Au regard des spécificités géographiques des collectivités ultramarines, la commission d'enquête ne prétend pas que le déploiement de ces mesures suffira seul à freiner les flux de stupéfiants qui entrent dans ces territoires. La coopération internationale, en particulier avec les pays sud-américains, les îles des Caraïbes et les États-Unis, doit aussi prendre toute sa place.
Recommandation n° 9 de la commission d'enquête : mettre fin au sacrifice des outre-mer et lutter contre l'entrée de stupéfiants sur leur sol
· Pérenniser les contrôles à 100 % en Guyane, avec des moyens adaptés (nombre suffisant de chambres carcérales pour les « mules », contrôle systématique des bagages par scanner...) et les étendre aux Antilles ;
· Accroître les contrôles routiers et maritimes dans l'ensemble des territoires ultramarins.
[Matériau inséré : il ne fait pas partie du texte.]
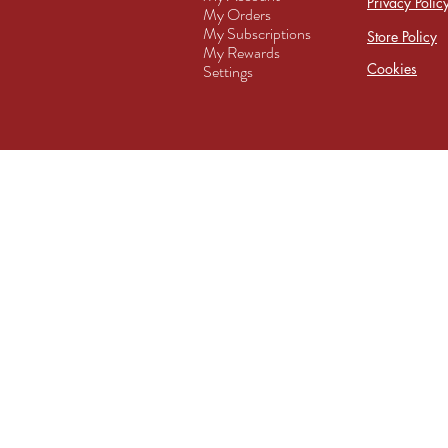
Privacy Polic
My Orders
My Subscriptions
Store Policy
My Rewards
Cookies
Settings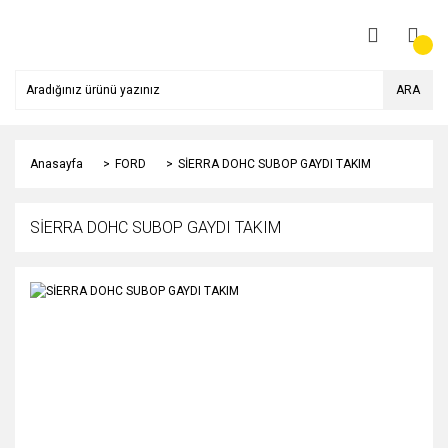
ARA
Anasayfa
FORD
SİERRA DOHC SUBOP GAYDI TAKIM
SİERRA DOHC SUBOP GAYDI TAKIM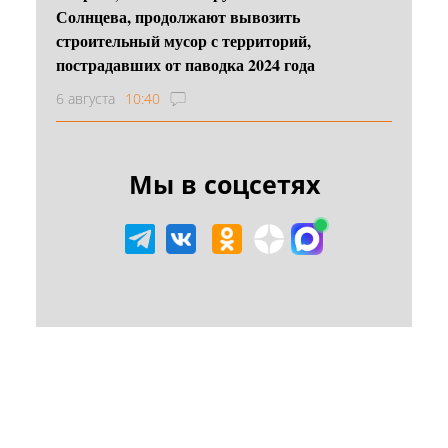
Солнцева, продолжают вывозить
строительный мусор с территорий,
пострадавших от паводка 2024 года
6 августа
10:40
Мы в соцсетях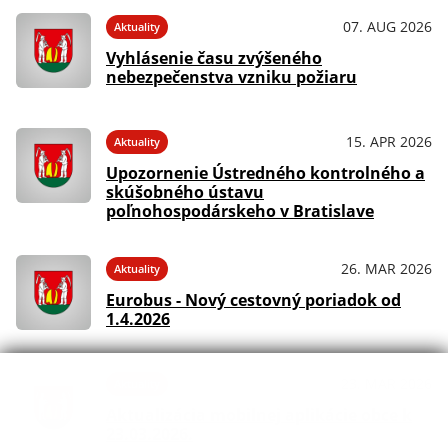
07. AUG 2026
Aktuality
Vyhlásenie času zvýšeného
nebezpečenstva vzniku požiaru
15. APR 2026
Aktuality
Upozornenie Ústredného kontrolného a
skúšobného ústavu
poľnohospodárskeho v Bratislave
26. MAR 2026
Aktuality
Eurobus - Nový cestovný poriadok od
1.4.2026
23. MAR 2026
Aktuality
Aktualizácia mobilnej aplikácie obce k
23.03.2026.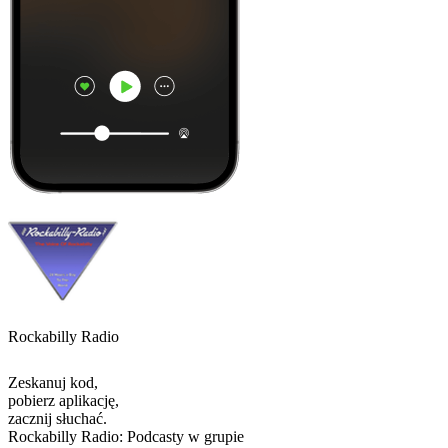
Rockabilly Radio
Zeskanuj kod,
pobierz aplikację,
zacznij słuchać.
Rockabilly Radio: Podcasty w grupie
* 650 Direction générale des outre-mer, « Organisation d'un webinaire sur la sécurisation des emprises portuaires », 11 octobre 2023.
* 651 Direction des affaires criminelles et des grâces, « Tableau comparatif Schiphol, Cayenne, Orly et Roissy », novembre 2022.
* 652 D'après les données transmises au rapporteur par le ministère de l'intérieur et des outre-mer.
* 653 Direction générale des outre-mer, contribution à l'évolution du plan de lutte contre le trafic de stupéfiants, mai 2022.
* 654 Table ronde des forces de l'ordre de Guyane, 20 décembre 2023.